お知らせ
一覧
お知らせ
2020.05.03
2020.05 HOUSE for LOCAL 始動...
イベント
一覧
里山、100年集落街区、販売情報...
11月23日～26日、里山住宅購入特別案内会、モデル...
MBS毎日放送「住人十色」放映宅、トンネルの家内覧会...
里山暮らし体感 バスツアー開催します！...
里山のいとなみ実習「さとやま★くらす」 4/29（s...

===

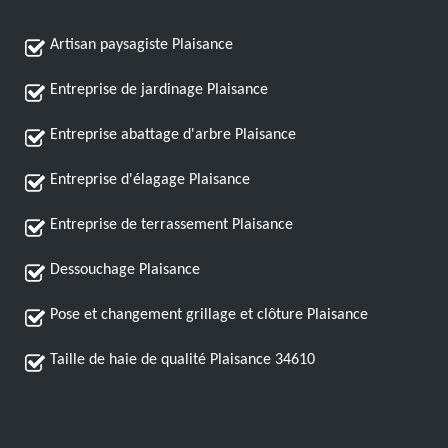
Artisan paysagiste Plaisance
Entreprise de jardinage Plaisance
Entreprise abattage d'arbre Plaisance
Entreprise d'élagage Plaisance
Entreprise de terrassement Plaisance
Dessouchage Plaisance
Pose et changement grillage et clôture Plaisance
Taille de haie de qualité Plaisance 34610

===

*EXERCISE:* In the entries above, count each line with "Plaisance"; reply with the total only.

*WRITTEN SOLUTION:* 8